Saved entries
((
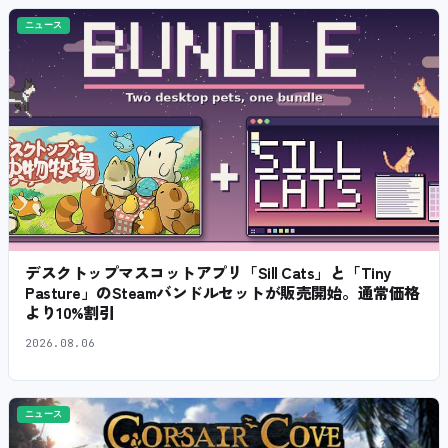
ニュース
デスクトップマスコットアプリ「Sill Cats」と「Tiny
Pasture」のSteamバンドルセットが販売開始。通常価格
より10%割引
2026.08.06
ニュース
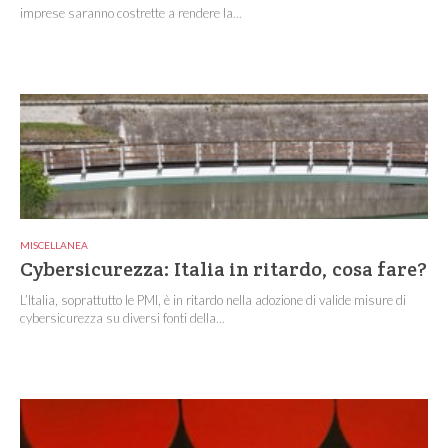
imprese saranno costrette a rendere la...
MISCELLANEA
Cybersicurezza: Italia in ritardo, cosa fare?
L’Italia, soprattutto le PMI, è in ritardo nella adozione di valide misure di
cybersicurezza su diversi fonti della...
))
((
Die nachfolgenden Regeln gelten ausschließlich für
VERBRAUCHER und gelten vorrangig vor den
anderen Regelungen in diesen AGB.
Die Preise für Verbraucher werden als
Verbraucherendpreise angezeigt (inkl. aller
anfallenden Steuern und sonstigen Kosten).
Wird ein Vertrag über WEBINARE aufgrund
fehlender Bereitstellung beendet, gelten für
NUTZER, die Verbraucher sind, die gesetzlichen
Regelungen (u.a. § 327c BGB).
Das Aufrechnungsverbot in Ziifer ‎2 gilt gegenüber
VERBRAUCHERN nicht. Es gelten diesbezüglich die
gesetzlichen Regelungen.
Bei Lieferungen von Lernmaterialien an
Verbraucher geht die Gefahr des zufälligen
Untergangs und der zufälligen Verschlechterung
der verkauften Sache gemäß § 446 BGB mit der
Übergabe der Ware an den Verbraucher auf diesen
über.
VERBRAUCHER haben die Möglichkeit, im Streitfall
))
((
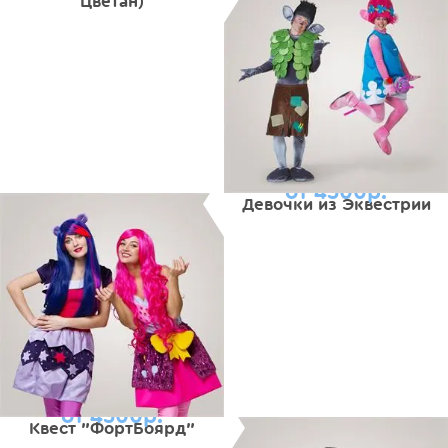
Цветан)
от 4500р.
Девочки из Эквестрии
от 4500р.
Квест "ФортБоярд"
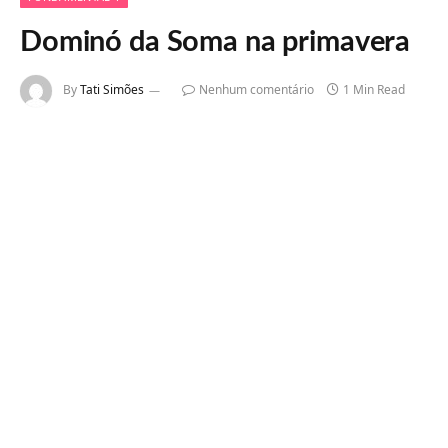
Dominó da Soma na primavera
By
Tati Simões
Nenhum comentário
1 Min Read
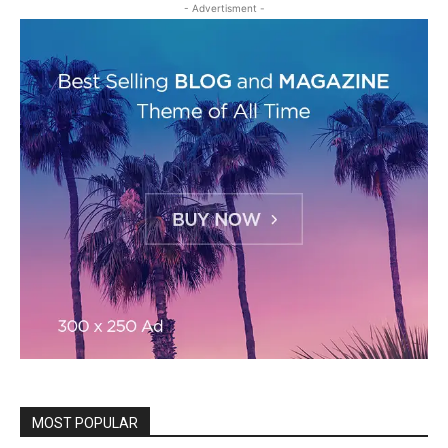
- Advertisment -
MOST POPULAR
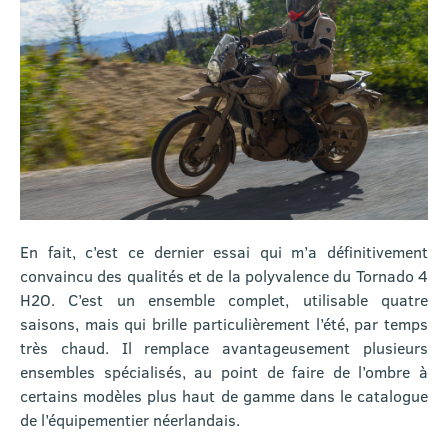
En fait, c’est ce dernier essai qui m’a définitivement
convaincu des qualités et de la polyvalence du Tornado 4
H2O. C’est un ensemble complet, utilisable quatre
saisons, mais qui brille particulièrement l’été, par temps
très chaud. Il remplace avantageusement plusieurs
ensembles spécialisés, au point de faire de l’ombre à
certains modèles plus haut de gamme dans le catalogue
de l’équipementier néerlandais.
))
_Your instructions_. Report the number of lines in the entries above that include the word "ritardo" and add nothing to it.

_Answer section_. 2